Hook Used to Expose Fallacy of ‘Lesser Evil’

(3) Because we are enemies of Nazism it does not at all follow that we should join the existing democracies in their war against Germany. That no more follows than that, as socialist enemies of “democratic” capitalism we should join the Nazis in their war against the “democracies.” Hook once knew this well; he wrote at that time able polemics against the Stalinist “Popular Front” line and against its twin-brother, the social-democratic theory of the “lesser evil.” Yet now he tells us that “It is foolish when we cannot have the best to choose the worst.”

Very well, then, we should like to see him apply his mealy-mouthed aphorism to France. The workers should have supported the French government in its war against Hitler, he says. But such support – as Hook once well understood – means inevitably the weakening of the working class. The capitalist class does not cease its pressure upon the workers during the war; striking blows at their unions, cutting wages, conducting propaganda against working class-consciousness, etc. The only real response the workers can make is to conduct the class struggle. But that means strikes, conflict with the government, that is, Interference with the war. Hence if support of the war is necessary, that means no strikes, no resistance of the workers to the pressure of the bosses and the government.
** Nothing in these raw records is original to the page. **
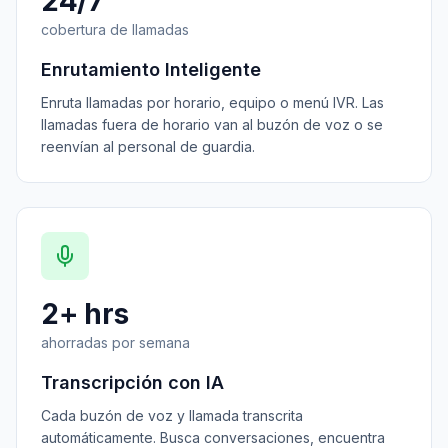
24/7
cobertura de llamadas
Enrutamiento Inteligente
Enruta llamadas por horario, equipo o menú IVR. Las
llamadas fuera de horario van al buzón de voz o se
reenvían al personal de guardia.
2+ hrs
ahorradas por semana
Transcripción con IA
Cada buzón de voz y llamada transcrita
automáticamente. Busca conversaciones, encuentra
Presumably when the government and the bosses capitulated to Hitler, at that point Hook would have advised the workers to resist, to take over control of France and to continue the struggle against Hitler. But the workers might then have said, to their advisor, Hook:

“When we still had strength, you told us to subordinate ourselves to the democratic government in the name of the fight against fascism. We did as you said. As a result, our organizations ceased to have any power. Today, when we are, thanks to your advice, at our lowest ebb, you tell us: ‘Take power.’ With what, Professor Hook? With the strength which the capitalists took away from us during the course of the war? With the morale which oozed out of us as a result of the blows we endured without answering by strikes which would have interfered with the war? Under the leadership of the thousands of militants who were jailed during the war and whom we could only have saved by political strikes which would have interfered with the war?”
 

Hook Once Knew Better; But Something Changed

What answer could Hook give to these accusing questions? None. Like his colleagues of the New Leader, he can only turn his back on the French workers, ignore and distort the plain meaning of the lessons of the French experience, and call on the American workers to repeat the mistakes of the French workers.
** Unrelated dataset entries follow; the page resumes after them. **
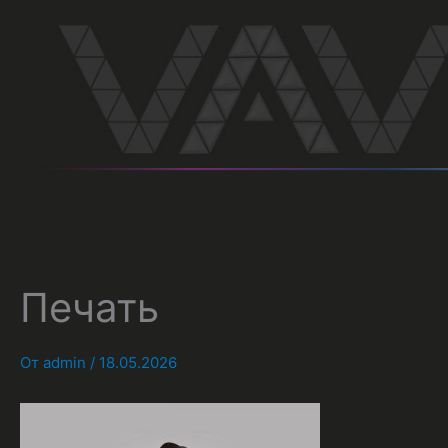
Перейти
к
содержимому
Печать
От
admin
/
18.05.2026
How can Hook be blind to these obvious facts? one may ask. The answer is that there are none so blind as those who will not see. Hook is merely the latest of that numerous strata of intellectuals who have succumbed to the pressure of the “democratic” bourgeoisie. They have succumbed because they were vulnerable to bourgeois pressure. Their mental capacities, indubitable and potentially of such enormous value to the working class, are perverted in the service of the “democratic” imperialists. And perverted because the alternative – ostracism by “public” opinion, the loss of comfortable jobs – was one they could not face.
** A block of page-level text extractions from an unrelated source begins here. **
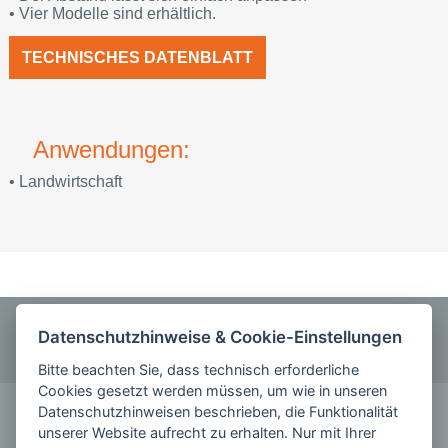
• Vier Modelle sind erhältlich.
TECHNISCHES DATENBLATT
Anwendungen:
• Landwirtschaft
ANRUFEN
Datenschutzhinweise & Cookie-Einstellungen
0355 5842220
Bitte beachten Sie, dass technisch erforderliche
Cookies gesetzt werden müssen, um wie in unseren
KONTAKT
Datenschutzhinweisen beschrieben, die Funktionalität
unserer Website aufrecht zu erhalten. Nur mit Ihrer
schreiben Sie uns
“It won’t last.” Hook laughed, when he was first appointed chairman of the Department of Philosophy of Washington Square College, New University. “How long can a revolutionist hold such a job?” Then later on there was a second stage, when he grinned and said: “You party men will have to take the rap. but I won’t. I have no party responsibilities. I can keep quiet when the war comes.” And now – oh happy accident, oh fortunate coincidence – he has evolved a political position which in no way interferes with his chairmanship. The power of the human mind is evidenced in the evolution of Sidney Hook. Or, to put it plainly, renegacy has its explanation.